Start of Block
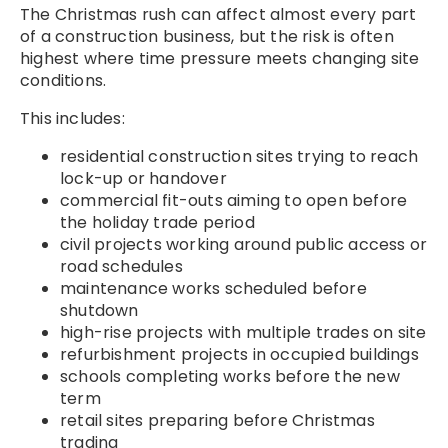
The Christmas rush can affect almost every part
of a construction business, but the risk is often
highest where time pressure meets changing site
conditions.
This includes:
residential construction sites trying to reach
lock-up or handover
commercial fit-outs aiming to open before
the holiday trade period
civil projects working around public access or
road schedules
maintenance works scheduled before
shutdown
high-rise projects with multiple trades on site
refurbishment projects in occupied buildings
schools completing works before the new
term
retail sites preparing before Christmas
trading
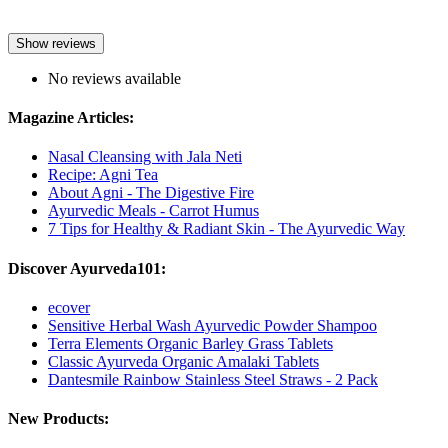
Show reviews
No reviews available
Magazine Articles:
Nasal Cleansing with Jala Neti
Recipe: Agni Tea
About Agni - The Digestive Fire
Ayurvedic Meals - Carrot Humus
7 Tips for Healthy & Radiant Skin - The Ayurvedic Way
Discover Ayurveda101:
ecover
Sensitive Herbal Wash Ayurvedic Powder Shampoo
Terra Elements Organic Barley Grass Tablets
Classic Ayurveda Organic Amalaki Tablets
Dantesmile Rainbow Stainless Steel Straws - 2 Pack
New Products:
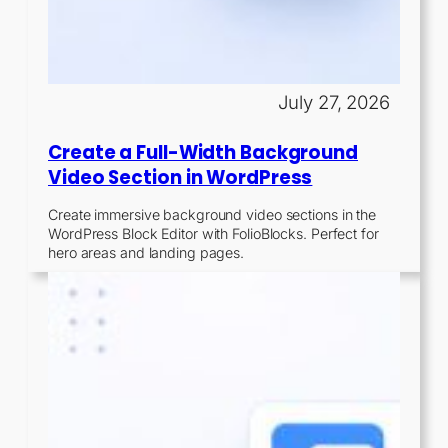
July 27, 2026
Create a Full-Width Background
Video Section in WordPress
Create immersive background video sections in the
WordPress Block Editor with FolioBlocks. Perfect for
hero areas and landing pages.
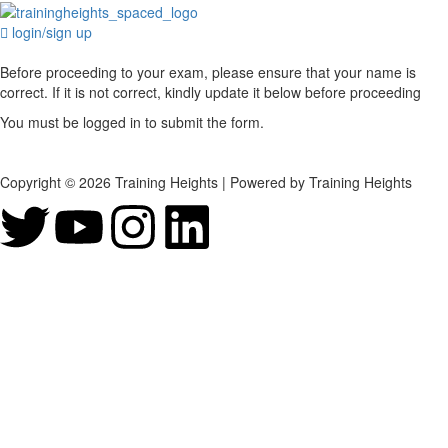
login/sign up
Before proceeding to your exam, please ensure that your name is
correct. If it is not correct, kindly update it below before proceeding
You must be logged in to submit the form.
Copyright © 2026 Training Heights | Powered by Training Heights
Sign In
The password must have a minimum of 8
characters of numbers and letters, contain at least 1 capital letter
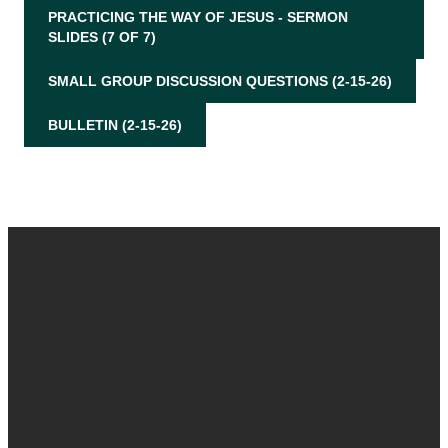
PRACTICING THE WAY OF JESUS - SERMON
SLIDES (7 OF 7)
SMALL GROUP DISCUSSION QUESTIONS (2-15-26)
BULLETIN (2-15-26)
End of Block
Problem requirements
Filter on the word "Agni": copy each matching line from the entries above.

Answer to the exercise
Recipe: Agni Tea
About Agni - The Digestive Fire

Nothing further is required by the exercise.